## GIVEN DATA:

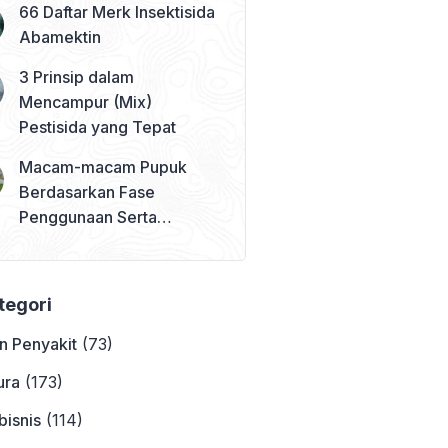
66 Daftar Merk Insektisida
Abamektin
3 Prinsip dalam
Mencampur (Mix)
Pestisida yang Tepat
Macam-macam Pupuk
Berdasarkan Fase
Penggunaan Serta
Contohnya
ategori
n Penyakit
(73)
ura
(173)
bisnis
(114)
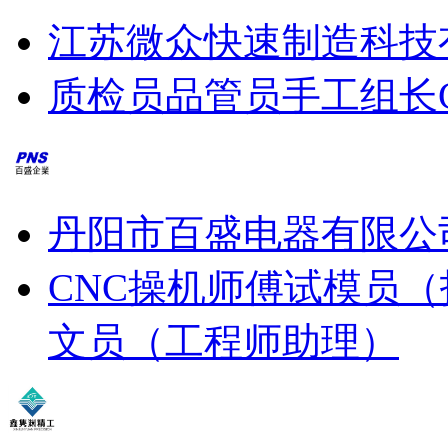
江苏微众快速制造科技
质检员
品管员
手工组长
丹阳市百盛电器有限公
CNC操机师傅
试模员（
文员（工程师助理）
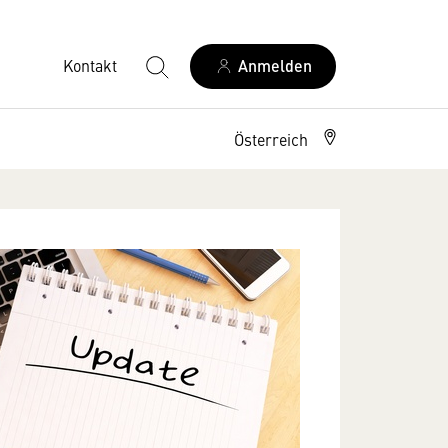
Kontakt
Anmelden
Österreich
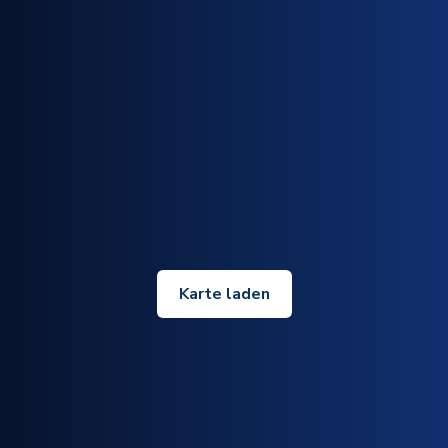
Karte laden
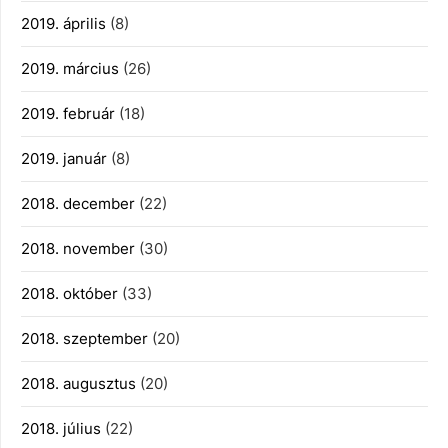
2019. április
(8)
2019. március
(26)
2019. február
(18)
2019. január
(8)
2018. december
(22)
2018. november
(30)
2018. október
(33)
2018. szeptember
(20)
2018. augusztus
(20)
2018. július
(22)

## PROBLEM TO SOLVE:
Every line above needs to be written out again as it stands. Pictures do not belong in the copy.

## RESPONSE TO THIS TASK:
66 Daftar Merk Insektisida
Abamektin
3 Prinsip dalam
Mencampur (Mix)
Pestisida yang Tepat
Macam-macam Pupuk
Berdasarkan Fase
Penggunaan Serta
Contohnya
ategori
n Penyakit
(73)
ura
(173)
bisnis
(114)
江苏微众快速制造科技
质检员
品管员
手工组长
丹阳市百盛电器有限公
CNC操机师傅
试模员（
文员（工程师助理）
Kontakt
Anmelden
Österreich
Karte laden
2019. április
(8)
2019. március
(26)
2019. február
(18)
2019. január
(8)
2018. december
(22)
2018. november
(30)
2018. október
(33)
2018. szeptember
(20)
2018. augusztus
(20)
2018. július
(22)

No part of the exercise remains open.